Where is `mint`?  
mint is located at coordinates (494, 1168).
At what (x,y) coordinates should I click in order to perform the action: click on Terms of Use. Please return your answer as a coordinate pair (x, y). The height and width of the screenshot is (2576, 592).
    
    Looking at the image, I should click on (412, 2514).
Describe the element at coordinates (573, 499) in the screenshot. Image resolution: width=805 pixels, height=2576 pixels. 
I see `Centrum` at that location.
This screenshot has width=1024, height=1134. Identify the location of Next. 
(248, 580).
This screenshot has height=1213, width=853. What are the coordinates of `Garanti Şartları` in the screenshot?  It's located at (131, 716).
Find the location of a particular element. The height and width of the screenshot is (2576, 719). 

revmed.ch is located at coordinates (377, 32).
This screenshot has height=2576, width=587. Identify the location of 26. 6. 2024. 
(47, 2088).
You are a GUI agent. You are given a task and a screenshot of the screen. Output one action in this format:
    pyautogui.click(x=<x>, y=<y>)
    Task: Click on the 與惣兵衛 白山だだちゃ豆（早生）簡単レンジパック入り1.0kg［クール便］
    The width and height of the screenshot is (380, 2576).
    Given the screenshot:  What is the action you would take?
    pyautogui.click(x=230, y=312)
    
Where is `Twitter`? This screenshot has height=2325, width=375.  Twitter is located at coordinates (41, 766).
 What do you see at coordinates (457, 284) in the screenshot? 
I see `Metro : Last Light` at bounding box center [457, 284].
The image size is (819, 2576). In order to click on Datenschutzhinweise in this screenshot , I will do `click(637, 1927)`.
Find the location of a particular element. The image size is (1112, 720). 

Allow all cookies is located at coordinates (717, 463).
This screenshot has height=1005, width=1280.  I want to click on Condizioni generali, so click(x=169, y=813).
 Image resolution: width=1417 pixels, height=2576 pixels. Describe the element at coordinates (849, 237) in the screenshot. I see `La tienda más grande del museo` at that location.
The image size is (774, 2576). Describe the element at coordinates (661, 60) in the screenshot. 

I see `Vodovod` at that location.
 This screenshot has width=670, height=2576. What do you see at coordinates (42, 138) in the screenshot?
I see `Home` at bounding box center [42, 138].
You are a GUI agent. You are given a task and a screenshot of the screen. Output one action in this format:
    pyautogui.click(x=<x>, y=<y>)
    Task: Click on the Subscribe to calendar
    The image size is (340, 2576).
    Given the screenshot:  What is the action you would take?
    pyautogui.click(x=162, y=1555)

--- --- ---

#### [TASK ITEM]
Exact repetition of every entry in the data is required.

#### [OUTPUT FOR THIS EXERCISE]
Where is `mint`?  
mint is located at coordinates (494, 1168).
At what (x,y) coordinates should I click in order to perform the action: click on Terms of Use. Please return your answer as a coordinate pair (x, y). The height and width of the screenshot is (2576, 592).
    
    Looking at the image, I should click on (412, 2514).
Describe the element at coordinates (573, 499) in the screenshot. Image resolution: width=805 pixels, height=2576 pixels. 
I see `Centrum` at that location.
This screenshot has width=1024, height=1134. Identify the location of Next. 
(248, 580).
This screenshot has height=1213, width=853. What are the coordinates of `Garanti Şartları` in the screenshot?  It's located at (131, 716).
Find the location of a particular element. The height and width of the screenshot is (2576, 719). 

revmed.ch is located at coordinates (377, 32).
This screenshot has height=2576, width=587. Identify the location of 26. 6. 2024. 
(47, 2088).
You are a GUI agent. You are given a task and a screenshot of the screen. Output one action in this format:
    pyautogui.click(x=<x>, y=<y>)
    Task: Click on the 與惣兵衛 白山だだちゃ豆（早生）簡単レンジパック入り1.0kg［クール便］
    The width and height of the screenshot is (380, 2576).
    Given the screenshot:  What is the action you would take?
    pyautogui.click(x=230, y=312)
    
Where is `Twitter`? This screenshot has height=2325, width=375.  Twitter is located at coordinates (41, 766).
 What do you see at coordinates (457, 284) in the screenshot? 
I see `Metro : Last Light` at bounding box center [457, 284].
The image size is (819, 2576). In order to click on Datenschutzhinweise in this screenshot , I will do `click(637, 1927)`.
Find the location of a particular element. The image size is (1112, 720). 

Allow all cookies is located at coordinates (717, 463).
This screenshot has height=1005, width=1280.  I want to click on Condizioni generali, so click(x=169, y=813).
 Image resolution: width=1417 pixels, height=2576 pixels. Describe the element at coordinates (849, 237) in the screenshot. I see `La tienda más grande del museo` at that location.
The image size is (774, 2576). Describe the element at coordinates (661, 60) in the screenshot. 

I see `Vodovod` at that location.
 This screenshot has width=670, height=2576. What do you see at coordinates (42, 138) in the screenshot?
I see `Home` at bounding box center [42, 138].
You are a GUI agent. You are given a task and a screenshot of the screen. Output one action in this format:
    pyautogui.click(x=<x>, y=<y>)
    Task: Click on the Subscribe to calendar
    The image size is (340, 2576).
    Given the screenshot:  What is the action you would take?
    pyautogui.click(x=162, y=1555)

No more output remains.